# Welcome Halo (Hey Low)



## Cricket (Sep 1, 2005)

Looks like Hey Zues will be very happy after quarantine!!! Halo and Hey Zues are eyeing eachother from a safe distance! Halo had her pooped checked today and has the usual case of pigeon coccidia, but that is all. She is very fine and healthy and quite the pretty lady. Hey Zues sure thinks so... Thank you Lovebirds (Renee) for hooking us up with this lost little piggy! She will be very loved here! Hope the photos come out! enjoy!


----------



## Skyeking (Jan 17, 2003)

*Hi Halo!*

Hi Cricket,

Halo is quite a lovely bird, I can see why Hey Zues is interested, and vice-versa, as he is not a bad looker either!  

Thank you for giving her a home, and thanks to Lovebirds for all her efforts in finding her a good home!


----------



## Lovebirds (Sep 6, 2002)

Cricket said:


> Looks like Hey Zues will be very happy after quarantine!!! Halo and Hey Zues are eyeing eachother from a safe distance!

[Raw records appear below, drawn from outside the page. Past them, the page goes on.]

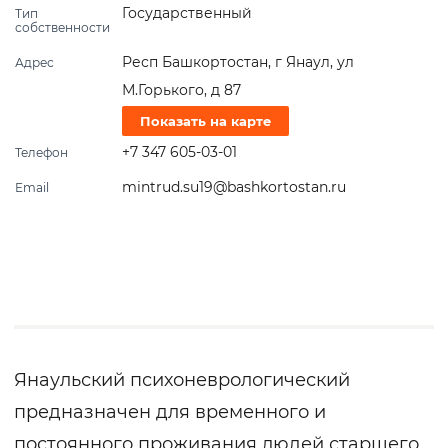
Государственный
Тип
собственности
Респ Башкортостан, г Янаул, ул
Адрес
М.Горького, д 87
Показать на карте
+7 347 605-03-01
Телефон
mintrud.su19@bashkortostan.ru
Email
Янаульский психоневрологический
предназначен для временного и
постоянного проживания людей старшего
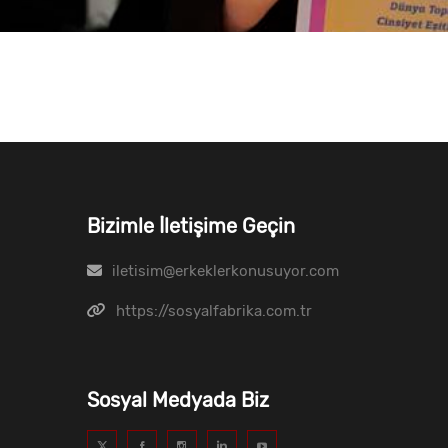
Bizimle İletişime Geçin
iletisim@erkeklerkonusuyor.com
https://sosyalfabrika.com.tr
Sosyal Medyada Biz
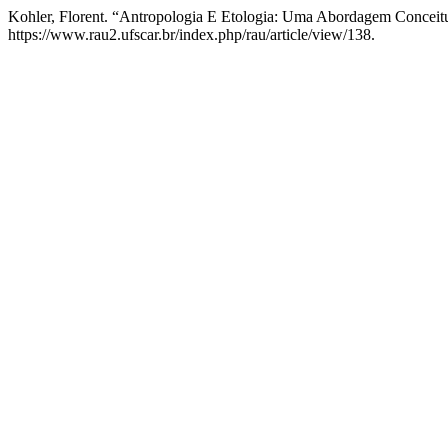
Kohler, Florent. “Antropologia E Etologia: Uma Abordagem Conceit
https://www.rau2.ufscar.br/index.php/rau/article/view/138.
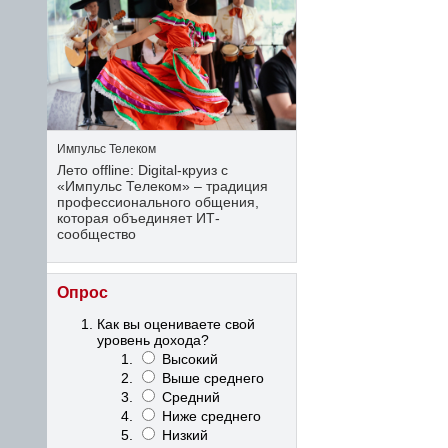
Импульс Телеком
Лето offline: Digital-круиз с
«Импульс Телеком» – традиция
профессионального общения,
которая объединяет ИТ-
сообщество
Опрос
Как вы оцениваете свой
уровень дохода?
Высокий
Выше среднего
Средний
Ниже среднего
Низкий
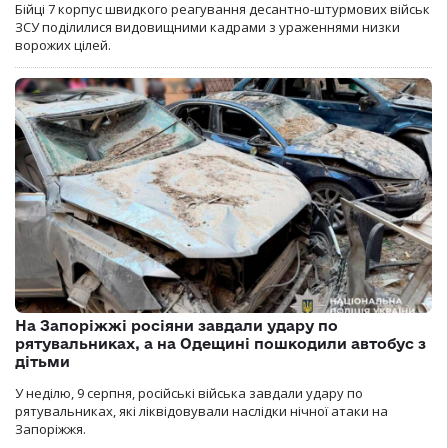
Бійці 7 корпус швидкого реагування десантно-штурмових військ
ЗСУ поділилися видовищними кадрами з ураженнями низки
ворожих цілей.
На Запоріжжі росіяни завдали удару по
рятувальниках, а на Одещині пошкодили автобус з
дітьми
У неділю, 9 серпня, російські війська завдали удару по
рятувальниках, які ліквідовували наслідки нічної атаки на
Запоріжжя.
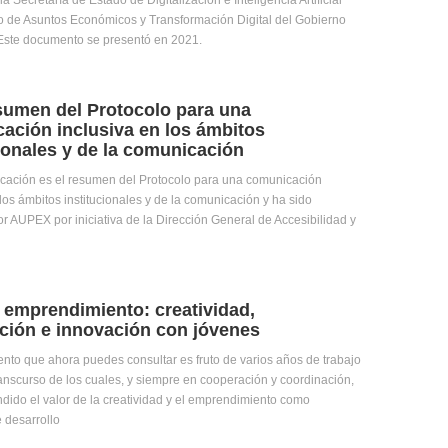
a Secretaría de Estado de Digitalización e Inteligencia Artificial
io de Asuntos Económicos y Transformación Digital del Gobierno
Este documento se presentó en 2021.
sumen del Protocolo para una
ación inclusiva en los ámbitos
cionales y de la comunicación
icación es el resumen del Protocolo para una comunicación
 los ámbitos institucionales y de la comunicación y ha sido
r AUPEX por iniciativa de la Dirección General de Accesibilidad y
l emprendimiento: creatividad,
ción e innovación con jóvenes
nto que ahora puedes consultar es fruto de varios años de trabajo
ranscurso de los cuales, y siempre en cooperación y coordinación,
ido el valor de la creatividad y el emprendimiento como
e desarrollo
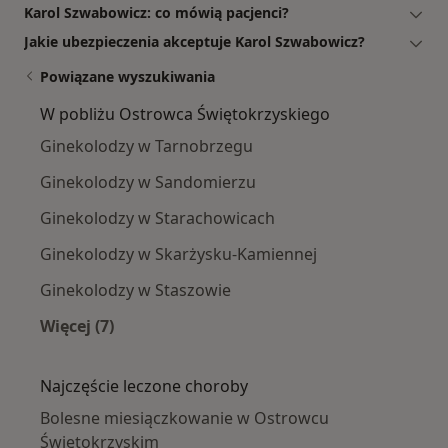
Karol Szwabowicz: co mówią pacjenci?
Jakie ubezpieczenia akceptuje Karol Szwabowicz?
Powiązane wyszukiwania
W pobliżu Ostrowca Świętokrzyskiego
Ginekolodzy w Tarnobrzegu
Ginekolodzy w Sandomierzu
Ginekolodzy w Starachowicach
Ginekolodzy w Skarżysku-Kamiennej
Ginekolodzy w Staszowie
Więcej (7)
Więcej w kategorii: W pobliżu Ostrowca Święt
Najczęście leczone choroby
Bolesne miesiączkowanie w Ostrowcu
Świętokrzyskim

Halo had her pooped checked today and has the usual case of pigeon coccidia, but that is all. She is very fine and healthy and quite the pretty lady. Hey Zues sure thinks so... Thank you Lovebirds (Renee) for hooking us up with this lost little piggy! She will be very loved here! Hope the photos come out! enjoy!

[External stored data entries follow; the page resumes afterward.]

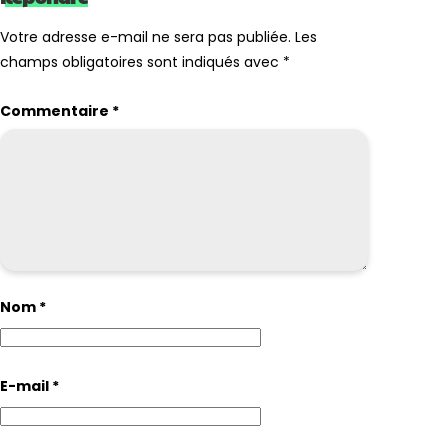
Votre adresse e-mail ne sera pas publiée.
Les
champs obligatoires sont indiqués avec
*
Commentaire
*
Nom
*
E-mail
*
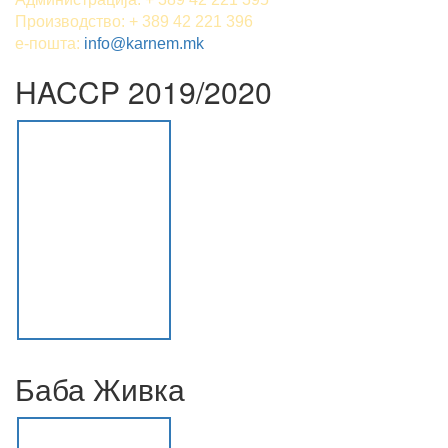
Производство: + 389 42 221 396
е-пошта:
info@karnem.mk
HACCP 2019/2020
Баба Живка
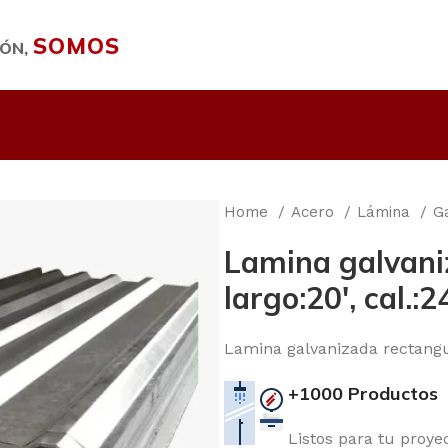
SOMOS
IÓN,
Home
Acero
Lámina
G
Lamina galvani
largo:20′, cal.:2
Lamina galvanizada rectangul
+1000 Productos
Listos para tu proye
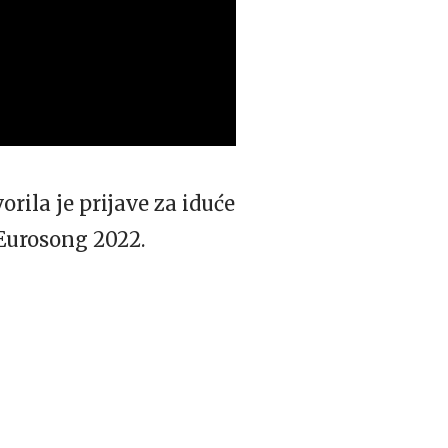
rila je prijave za iduće
 Eurosong 2022.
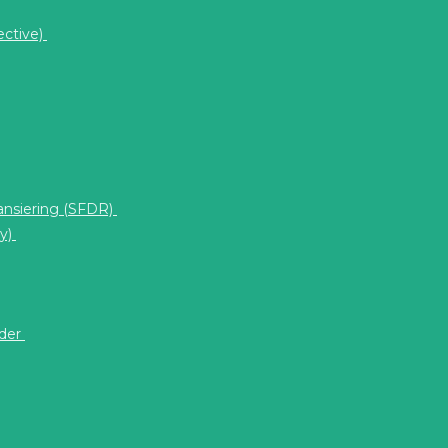
ective)
nansiering (SFDR)
ty)
eder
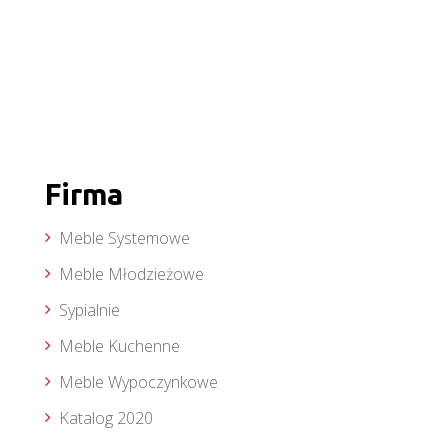
Firma
Meble Systemowe
Meble Młodzieżowe
Sypialnie
Meble Kuchenne
Meble Wypoczynkowe
Katalog 2020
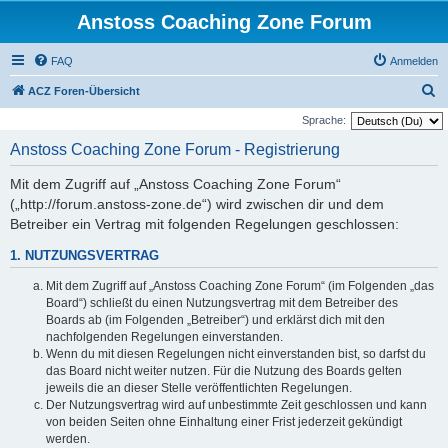
Anstoss Coaching Zone Forum
FAQ
Anmelden
S
ACZ Foren-Übersicht
u
Sprache:
c
Anstoss Coaching Zone Forum - Registrierung
h
Mit dem Zugriff auf „Anstoss Coaching Zone Forum“
e
(„http://forum.anstoss-zone.de“) wird zwischen dir und dem
Betreiber ein Vertrag mit folgenden Regelungen geschlossen:
1. NUTZUNGSVERTRAG
Mit dem Zugriff auf „Anstoss Coaching Zone Forum“ (im Folgenden „das
Board“) schließt du einen Nutzungsvertrag mit dem Betreiber des
Boards ab (im Folgenden „Betreiber“) und erklärst dich mit den
nachfolgenden Regelungen einverstanden.
Wenn du mit diesen Regelungen nicht einverstanden bist, so darfst du
das Board nicht weiter nutzen. Für die Nutzung des Boards gelten
jeweils die an dieser Stelle veröffentlichten Regelungen.
Der Nutzungsvertrag wird auf unbestimmte Zeit geschlossen und kann
von beiden Seiten ohne Einhaltung einer Frist jederzeit gekündigt
werden.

what a pretty one. I"m so glad you got her and it sounds like she's good and healthy. Enjoy her. I was glad to help out.


----------



## Maggie-NC (Jun 22, 2005)

Cricket, Halo is quite the looker. Hey Zues will be a happy lad when they get together. Do you think Hey Jude will be jealous?

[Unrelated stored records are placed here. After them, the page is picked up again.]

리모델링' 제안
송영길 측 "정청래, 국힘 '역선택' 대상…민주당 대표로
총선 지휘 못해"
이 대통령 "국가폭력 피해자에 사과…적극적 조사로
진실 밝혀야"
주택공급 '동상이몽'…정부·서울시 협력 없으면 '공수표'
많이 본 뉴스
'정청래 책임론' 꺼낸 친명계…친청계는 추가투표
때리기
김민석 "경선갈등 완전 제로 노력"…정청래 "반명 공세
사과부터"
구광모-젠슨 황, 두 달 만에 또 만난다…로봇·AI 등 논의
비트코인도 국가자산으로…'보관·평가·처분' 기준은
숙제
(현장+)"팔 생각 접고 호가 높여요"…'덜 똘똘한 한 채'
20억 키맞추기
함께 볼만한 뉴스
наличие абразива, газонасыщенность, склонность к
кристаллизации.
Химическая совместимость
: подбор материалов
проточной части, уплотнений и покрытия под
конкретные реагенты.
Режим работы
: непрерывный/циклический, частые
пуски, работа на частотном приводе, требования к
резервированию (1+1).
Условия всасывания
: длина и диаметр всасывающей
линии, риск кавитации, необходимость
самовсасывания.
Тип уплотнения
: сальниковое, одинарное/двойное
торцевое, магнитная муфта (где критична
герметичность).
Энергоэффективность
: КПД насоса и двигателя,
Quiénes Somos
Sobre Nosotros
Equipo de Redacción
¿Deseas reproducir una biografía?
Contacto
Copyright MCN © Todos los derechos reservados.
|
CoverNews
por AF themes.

I love the name - if you get many more it will be interesting to see the names you come up with to carry on the "Hey" line.

Thanks.


----------



## Cricket (Sep 1, 2005)

Hey Renee, I am still looking for another female!!! Hey Jude will be the third wheel, so to speak. So please keep your eyes open for another pigeon in need! Of course, any male is also welcome. My loft is OPEN!!! Thanks again! so very much! I'm in a constant giggle over our latest addition. I can't wait to put her in with the boyz! What happened with the New York pigeons?


----------



## Cricket (Sep 1, 2005)

Yes Maggie!! Hey Jude needs someone too! That is why I need to find another young lady! Halo (Hey low) is a great name for her too! It suits her white head. I will need more "Hey" suggestions at some point... Hey you, Hey Seed, Hey ___? I'm open for ideas! Bring 'em on!


----------



## Lovebirds (Sep 6, 2002)

They were taken to a rehabber somewhere to finish being raised then I'm sure they will release them. I will "FOR SURE" keep you in mind as birds are coming in WAY faster than we can keep up with...........


----------



## Reti (Jul 20, 2003)

Oh, what a cutie. No wonder Hey Zeus likes her. She looks so sweet and gentle.

Reti


----------



## mr squeaks (Apr 14, 2005)

Hey there, Cricket!!  

GREAT NAMES for BEAUTIFUL BIRDS!

When you receive another one, just let us know if you want some name help...I'm SURE we could all come up with some GOODIES!!  

Hey Diddle Diddle


----------



## Maggie-NC (Jun 22, 2005)

Shi, that is soooooo cute - hey diddle diddle. Tickles my funny bone.


----------